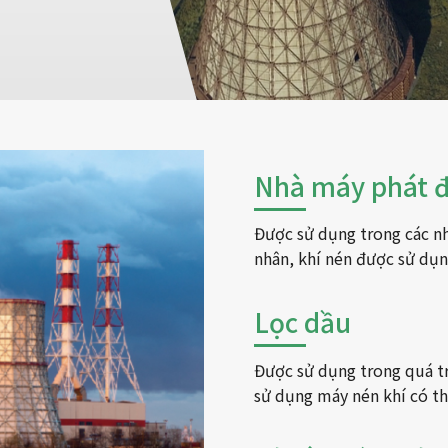
Nhà máy phát đ
Được sử dụng trong các nh
nhân, khí nén được sử dụn
Lọc dầu
Được sử dụng trong quá tr
sử dụng máy nén khí có th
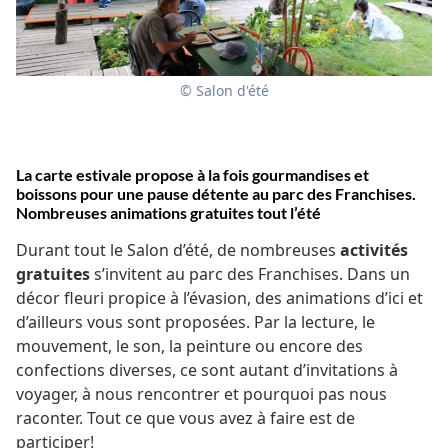
© Salon d'été
La carte estivale propose à la fois gourmandises et
boissons pour une pause détente au parc des Franchises.
Nombreuses animations gratuites tout l’été
Durant tout le Salon d’été, de nombreuses
activités
gratuites
s’invitent au parc des Franchises. Dans un
décor fleuri propice à l’évasion, des animations d’ici et
d’ailleurs vous sont proposées. Par la lecture, le
mouvement, le son, la peinture ou encore des
confections diverses, ce sont autant d’invitations à
voyager, à nous rencontrer et pourquoi pas nous
raconter. Tout ce que vous avez à faire est de
participer!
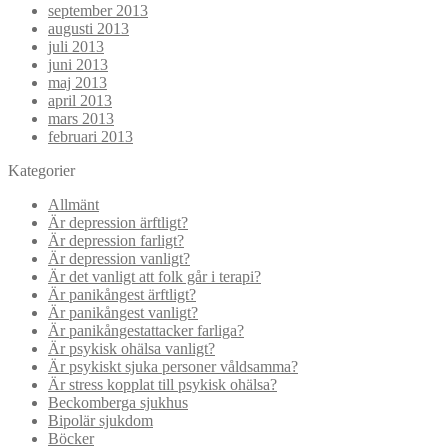
september 2013
augusti 2013
juli 2013
juni 2013
maj 2013
april 2013
mars 2013
februari 2013
Kategorier
Allmänt
Är depression ärftligt?
Är depression farligt?
Är depression vanligt?
Är det vanligt att folk går i terapi?
Är panikångest ärftligt?
Är panikångest vanligt?
Är panikångestattacker farliga?
Är psykisk ohälsa vanligt?
Är psykiskt sjuka personer våldsamma?
Är stress kopplat till psykisk ohälsa?
Beckomberga sjukhus
Bipolär sjukdom
Böcker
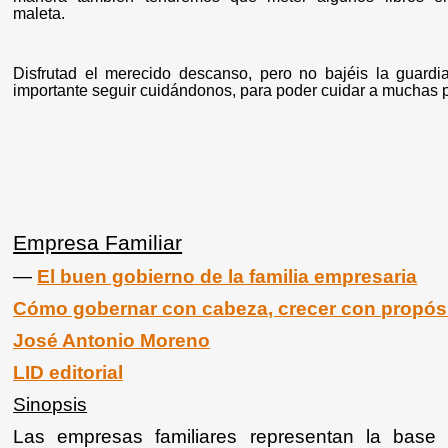
maleta.
Disfrutad el merecido descanso, pero no bajéis la guardi
importante seguir cuidándonos, para poder cuidar a muchas 
Empresa Familiar
―
El buen gobierno de la familia empresaria
Cómo gobernar con cabeza, crecer con propósi
José Antonio Moreno
LID editorial
Sinopsis
Las empresas familiares representan la base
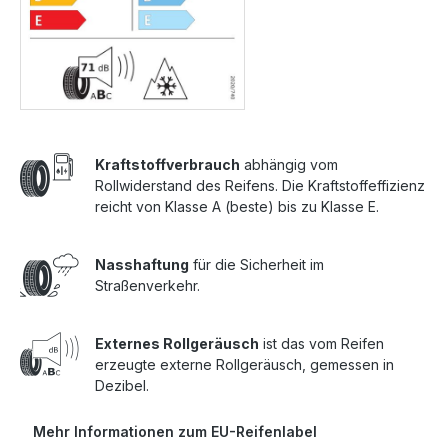
Kraftstoffverbrauch
abhängig vom
Rollwiderstand des Reifens. Die Kraftstoffeffizienz
reicht von Klasse A (beste) bis zu Klasse E.
Nasshaftung
für die Sicherheit im
Straßenverkehr.
Externes Rollgeräusch
ist das vom Reifen
erzeugte externe Rollgeräusch, gemessen in
Dezibel.
Mehr Informationen zum EU-Reifenlabel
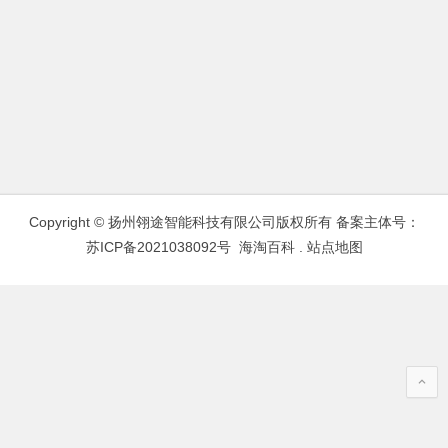
Copyright © 扬州翎途智能科技有限公司版权所有 备案主体号：
苏ICP备2021038092号
海淘百科
.
站点地图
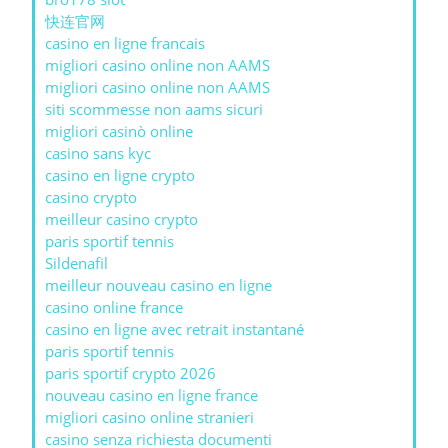
快连官网
casino en ligne francais
migliori casino online non AAMS
migliori casino online non AAMS
siti scommesse non aams sicuri
migliori casinò online
casino sans kyc
casino en ligne crypto
casino crypto
meilleur casino crypto
paris sportif tennis
Sildenafil
meilleur nouveau casino en ligne
casino online france
casino en ligne avec retrait instantané
paris sportif tennis
paris sportif crypto 2026
nouveau casino en ligne france
migliori casino online stranieri
casino senza richiesta documenti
━━━━━━━━━━━━━━━━
GOAL OF THE EXERCISE:
A faithful, complete copy of the records above is required, one that contains no pictures.

WRITTEN SOLUTION:
Nhà máy phát đ
Được sử dụng trong các nh
nhân, khí nén được sử dụn
Lọc dầu
Được sử dụng trong quá tr
sử dụng máy nén khí có th
© Salon d'été
La carte estivale propose à la fois gourmandises et
boissons pour une pause détente au parc des Franchises.
Nombreuses animations gratuites tout l’été
Durant tout le Salon d’été, de nombreuses
activités
gratuites
s’invitent au parc des Franchises. Dans un
décor fleuri propice à l’évasion, des animations d’ici et
d’ailleurs vous sont proposées. Par la lecture, le
mouvement, le son, la peinture ou encore des
confections diverses, ce sont autant d’invitations à
voyager, à nous rencontrer et pourquoi pas nous
raconter. Tout ce que vous avez à faire est de
participer!
september 2013
augusti 2013
juli 2013
juni 2013
maj 2013
april 2013
mars 2013
februari 2013
Kategorier
Allmänt
Är depression ärftligt?
Är depression farligt?
Är depression vanligt?
Är det vanligt att folk går i terapi?
Är panikångest ärftligt?
Är panikångest vanligt?
Är panikångestattacker farliga?
Är psykisk ohälsa vanligt?
Är psykiskt sjuka personer våldsamma?
Är stress kopplat till psykisk ohälsa?
Beckomberga sjukhus
Bipolär sjukdom
Böcker
maleta.
Disfrutad el merecido descanso, pero no bajéis la guardi
importante seguir cuidándonos, para poder cuidar a muchas 
Empresa Familiar
―
El buen gobierno de la familia empresaria
Cómo gobernar con cabeza, crecer con propósi
José Antonio Moreno
LID editorial
Sinopsis
Las empresas familiares representan la base
Kraftstoffverbrauch
abhängig vom
Rollwiderstand des Reifens. Die Kraftstoffeffizienz
reicht von Klasse A (beste) bis zu Klasse E.
Nasshaftung
für die Sicherheit im
Straßenverkehr.
Externes Rollgeräusch
ist das vom Reifen
erzeugte externe Rollgeräusch, gemessen in
Dezibel.
Mehr Informationen zum EU-Reifenlabel
Copyright © 扬州翎途智能科技有限公司版权所有 备案主体号：
苏ICP备2021038092号
海淘百科
.
站点地图
快连官网
casino en ligne francais
migliori casino online non AAMS
migliori casino online non AAMS
siti scommesse non aams sicuri
migliori casinò online
casino sans kyc
casino en ligne crypto
casino crypto
meilleur casino crypto
paris sportif tennis
Sildenafil
meilleur nouveau casino en ligne
casino online france
casino en ligne avec retrait instantané
paris sportif tennis
paris sportif crypto 2026
nouveau casino en ligne france
migliori casino online stranieri
casino senza richiesta documenti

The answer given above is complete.